The amendment would alter the Government’s definition of mental health aftercare services in the 1983 Act. The key point is whether it would give us a clearer, more useful definition than the one in the Bill. One advantage of introducing a clear definition will be that the scope of aftercare will no longer be entirely open to interpretation by the courts, whose views have varied and led to uncertainty over time. The hon. Member for Easington made the point about how legislation can sometimes provide clarity, as long as the words used are clear. Because our definition is more targeted, I feel it will be more helpful than the hon. Gentleman’s in assisting clinical commissioning groups, Welsh local health boards and both English and Welsh local authorities to commission aftercare services more promptly.

Importantly, our definition provides that section 117 services may “relate to” as well as “arise from” the person’s mental disorder. That is an important broadening of the definition so that a wide breadth of services is covered. They simply need to “relate to” and not only “arise from”. The current definition results from extensive consultation, which has led us to add a positive objective to reduce the risk of both deterioration in a person’s mental condition and readmission to hospital.

We have further changed the clause to replace a reference to “the disorder”—I suspect the hon. Member for Easington will be aware of this from the debate in the House of Lords—with “mental disorder”, which is something that the Mental Health Alliance had been lobbying for, and for which Lord Patel of Bradford made the case in another place. This change was to remove any doubt that aftercare may relate to more  than one form of mental disorder, and not necessarily the specific mental disorder for which the person was admitted to hospital.

We will also clarify the scope of the definition in the Bill’s revised explanatory notes. Lawyers from the Mental Health Alliance have told us that this would be of considerable value in resolving disputes at a local level. The definition will be further explained when we revise the code of practice on the Mental Health Act 1983 later this year. We have given a commitment to work with all interested stakeholders when revising the code of practice.

Finally, I can reassure the hon. Gentleman and my hon. Friend that our definition contains a carefully framed duty that reflects the Government’s policy on the appropriate scope of the duty to provide free aftercare services for a very small group of patients who have been detained for treatment under the Mental Health Act. It has carefully drawn limits, because the Government do not consider it would be appropriate for the Mental Health Act to impose a duty on the responsible bodies to provide or commission services that are based on needs that neither arise from nor are related to a mental disorder. That is what the purpose of the provision is all about.
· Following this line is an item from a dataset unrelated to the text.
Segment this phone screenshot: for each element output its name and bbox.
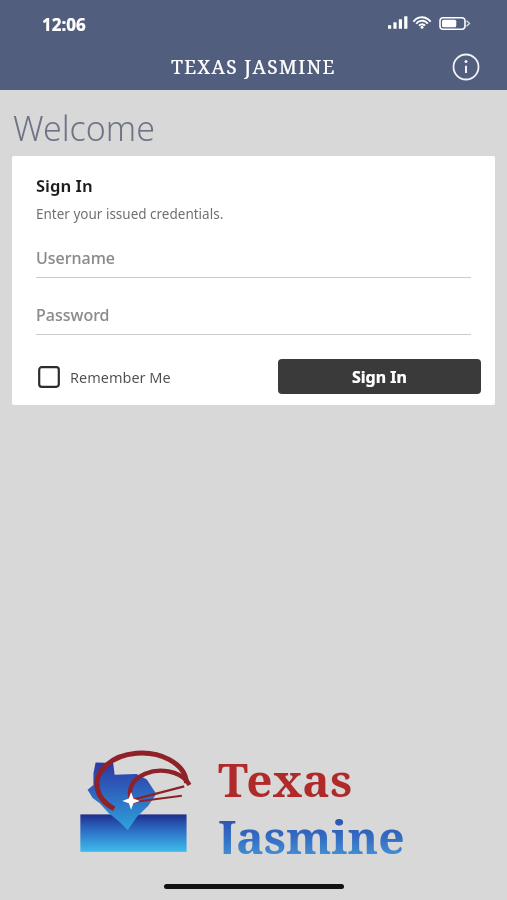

In reaching their decision, the Government have taken a holistic approach to the provision of mental health services across the population and the funding implications of that. In the light of that, I hope the hon. Gentleman will feel able to withdraw his amendment.

Photo of Grahame Morris Grahame Morris Llafur, Easington 3:30, 23 Ionawr 2014

I am grateful for the Minister’s consideration, but I am not persuaded by what he says. A weight of evidence from experts and charities is at odds with the Government’s position. I recognise the maths of the voting system, so I am willing to withdraw the amendment, but I am not satisfied with the assurances I have received from the Minister. I beg to ask leave to withdraw the amendment.

Amendment, by leave, withdrawn.

Clause 74 ordered to stand part of the Bill.

Schedule 4 agreed to.

Clause 75 ordered to stand part of the Bill.